Try it: Search the entries for the word "エネルギーマネジメントシステム" and pull out each line that has it.
-- Opening Marker --
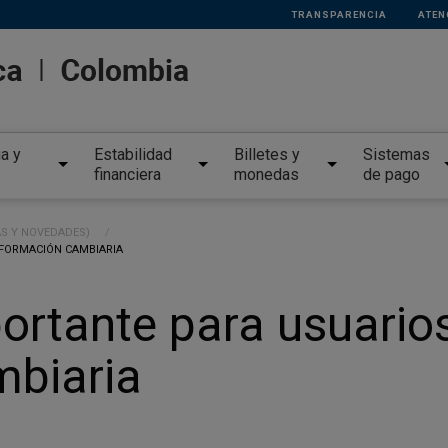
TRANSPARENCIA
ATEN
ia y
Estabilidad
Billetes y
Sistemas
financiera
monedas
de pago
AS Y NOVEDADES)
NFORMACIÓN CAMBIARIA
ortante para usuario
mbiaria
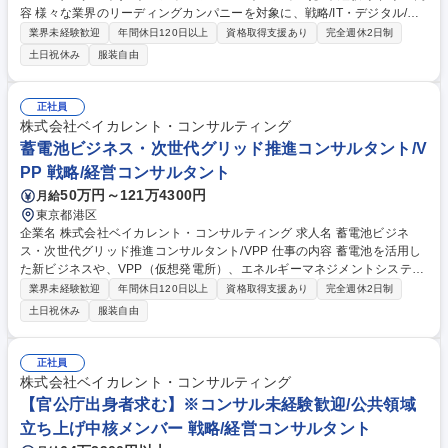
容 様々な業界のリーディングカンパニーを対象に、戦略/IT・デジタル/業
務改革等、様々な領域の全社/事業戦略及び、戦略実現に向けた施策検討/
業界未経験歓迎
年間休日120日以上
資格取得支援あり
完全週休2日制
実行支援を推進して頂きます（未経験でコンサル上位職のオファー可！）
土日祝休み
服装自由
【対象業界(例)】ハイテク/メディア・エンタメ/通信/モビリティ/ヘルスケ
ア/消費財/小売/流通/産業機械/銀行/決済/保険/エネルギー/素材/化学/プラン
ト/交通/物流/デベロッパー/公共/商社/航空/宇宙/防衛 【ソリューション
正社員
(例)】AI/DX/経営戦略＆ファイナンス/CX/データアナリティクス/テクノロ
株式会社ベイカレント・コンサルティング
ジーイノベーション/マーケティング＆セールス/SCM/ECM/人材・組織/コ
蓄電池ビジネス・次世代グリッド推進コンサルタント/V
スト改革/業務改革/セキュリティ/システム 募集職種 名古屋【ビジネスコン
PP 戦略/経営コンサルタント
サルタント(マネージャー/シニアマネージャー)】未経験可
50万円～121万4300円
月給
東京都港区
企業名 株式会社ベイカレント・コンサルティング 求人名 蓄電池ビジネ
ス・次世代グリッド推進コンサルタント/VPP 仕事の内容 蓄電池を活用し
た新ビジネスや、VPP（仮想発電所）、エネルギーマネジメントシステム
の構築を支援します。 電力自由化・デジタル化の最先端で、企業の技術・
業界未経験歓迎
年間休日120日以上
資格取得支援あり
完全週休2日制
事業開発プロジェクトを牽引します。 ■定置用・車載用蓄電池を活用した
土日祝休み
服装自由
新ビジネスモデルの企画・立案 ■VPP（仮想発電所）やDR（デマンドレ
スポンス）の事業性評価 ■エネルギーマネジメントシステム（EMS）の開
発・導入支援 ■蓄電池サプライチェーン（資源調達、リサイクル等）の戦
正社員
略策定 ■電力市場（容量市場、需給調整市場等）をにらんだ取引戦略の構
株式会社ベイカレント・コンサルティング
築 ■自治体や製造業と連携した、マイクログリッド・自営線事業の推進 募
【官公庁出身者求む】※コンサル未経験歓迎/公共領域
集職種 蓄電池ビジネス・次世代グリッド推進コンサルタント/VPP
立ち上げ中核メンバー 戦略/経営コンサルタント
-- Closing Marker --
Answer area:
た新ビジネスや、VPP（仮想発電所）、エネルギーマネジメントシステム
スポンス）の事業性評価 ■エネルギーマネジメントシステム（EMS）の開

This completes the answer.